DE SALARIÉ À CHEF D'ENTREPRISE OU LE PARCOURS DU COMBATTANT

Bien mûrir son projet, se faire accompagner dans sa formulation, bien choisir ses partenaires, et rester humble. Voici les maîtres mots, de Sylvain Albert, ancien sommelier, qui a abandonné son statut de salarié pour devenir chef d'entreprise. Aujourd'hui, p.-d.g. du resto-cave Le Taste Monde à Issy-Les-Moulineaux (92), il nous livre son témoignage de créateur d'entreprise.

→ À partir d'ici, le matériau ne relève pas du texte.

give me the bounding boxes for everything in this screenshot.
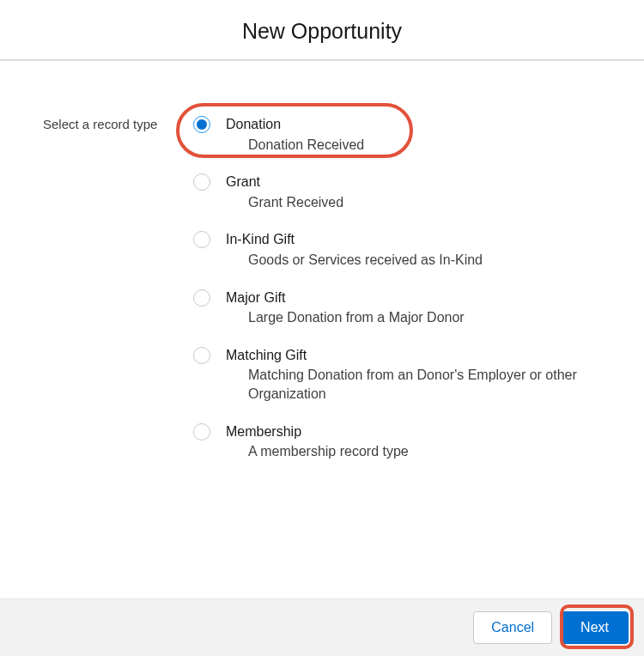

Propos recueillis par T. Beausseron


a Le créateur : Sylvain Albert, 34 ans
a 1990 : Bac pro au lycée professionnel Jean Quarré à Paris
a 1992-2001 : sommelier (5 ans) puis caviste chez Nicolas * 2001 : p.-d.g. et salarié

L'Hôtellerie : Quel est le déclic qui vous a poussé à vous lancer dans l'aventure de la création d'entreprise ?
Sylvain Albert : Entrepreneur dans l'âme, j'ai toujours su que j'allais un jour monter ma propre entreprise. Je me suis lancé en 2001, mais j'avais déjà mûri mon idée. En fait, celle-ci m'est venue lorsque j'étais caviste chez Nicolas. Tout à fait par hasard, j'ai découvert un excellent vin australien. J'étais le premier surpris, car auparavant, je n'appréciais que les vins français. Fort de cette découverte, j'ai testé les ventes, et j'ai vu que les clients accrochaient au produit. C'est alors que j'ai eu la conviction qu'il y avait un marché à exploiter. J'ai quitté mon emploi, et je suis parti faire le tour du monde pendant 1 an pour visiter des vignes aux 4 coins de la planète. De retour en France, j'ai recommencé à travailler pour renflouer mon compte en banque. Peu de temps après, j'ai senti que c'était le moment de me lancer. J'ai profité d'un licenciement et des allocations de chômage qui allaient avec, pour passer aux choses sérieuses et monter véritablement mon projet.

L'Hôtellerie : Quelle a été votre première démarche ?
Sylvain Albert : J'ai, en premier lieu, expliqué mon idée à ma famille, et à mes amis. Ensuite la priorité a été de trouver des financements. Pour cela, il faut estimer financièrement son projet, et traduire son estimation dans un business plan, et un compte de résultat prévisionnel. Pas facile quand on n'en a jamais fait. Heureusement, j'ai été aidé par des amis chefs d'entreprise.  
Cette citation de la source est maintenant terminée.